[Opening RECORDED INFORMATION section]

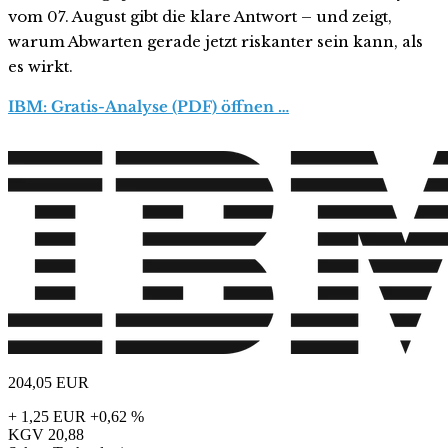
vom 07. August gibt die klare Antwort – und zeigt,
warum Abwarten gerade jetzt riskanter sein kann, als
es wirkt.
IBM: Gratis-Analyse (PDF) öffnen …
204,05
EUR
+ 1,25 EUR
+0,62 %
KGV
20,88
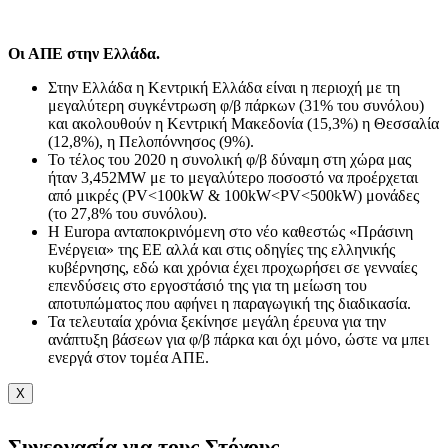
Οι ΑΠΕ στην Ελλάδα.
Στην Ελλάδα η Κεντρική Ελλάδα είναι η περιοχή με τη
μεγαλύτερη συγκέντρωση φ/β πάρκων (31% του συνόλου)
και ακολουθούν η Κεντρική Μακεδονία (15,3%) η Θεσσαλία
(12,8%), η Πελοπόννησος (9%).
Το τέλος του 2020 η συνολική φ/β δύναμη στη χώρα μας
ήταν 3,452ΜW με το μεγαλύτερο ποσοστό να προέρχεται
από μικρές (PV<100kW & 100kW<PV<500kW) μονάδες
(το 27,8% του συνόλου).
Η Εuropa ανταποκρινόμενη στο νέο καθεστώς «Πράσινη
Ενέργεια» της ΕΕ αλλά και στις οδηγίες της ελληνικής
κυβέρνησης, εδώ και χρόνια έχει προχωρήσει σε γενναίες
επενδύσεις στο εργοστάσιό της για τη μείωση του
αποτυπώματος που αφήνει η παραγωγική της διαδικασία.
Τα τελευταία χρόνια ξεκίνησε μεγάλη έρευνα για την
ανάπτυξη βάσεων για φ/β πάρκα και όχι μόνο, ώστε να μπει
ενεργά στον τομέα ΑΠΕ.
X
Συνεργασία για τους Στόχους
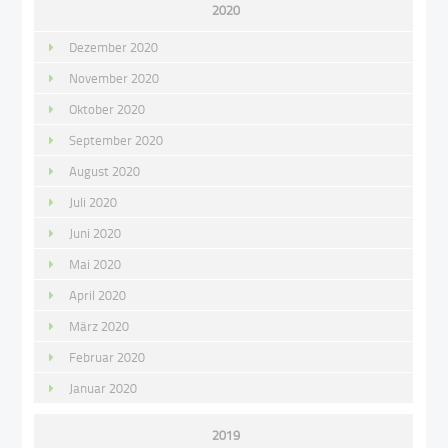
2020
Dezember 2020
November 2020
Oktober 2020
September 2020
August 2020
Juli 2020
Juni 2020
Mai 2020
April 2020
März 2020
Februar 2020
Januar 2020
2019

[Closing RECORDED INFORMATION section]

WORK TO COMPLETE.
Sift through the entries and copy every line with "χρόνια".

EXPECTED ANSWER.
κυβέρνησης, εδώ και χρόνια έχει προχωρήσει σε γενναίες
Τα τελευταία χρόνια ξεκίνησε μεγάλη έρευνα για την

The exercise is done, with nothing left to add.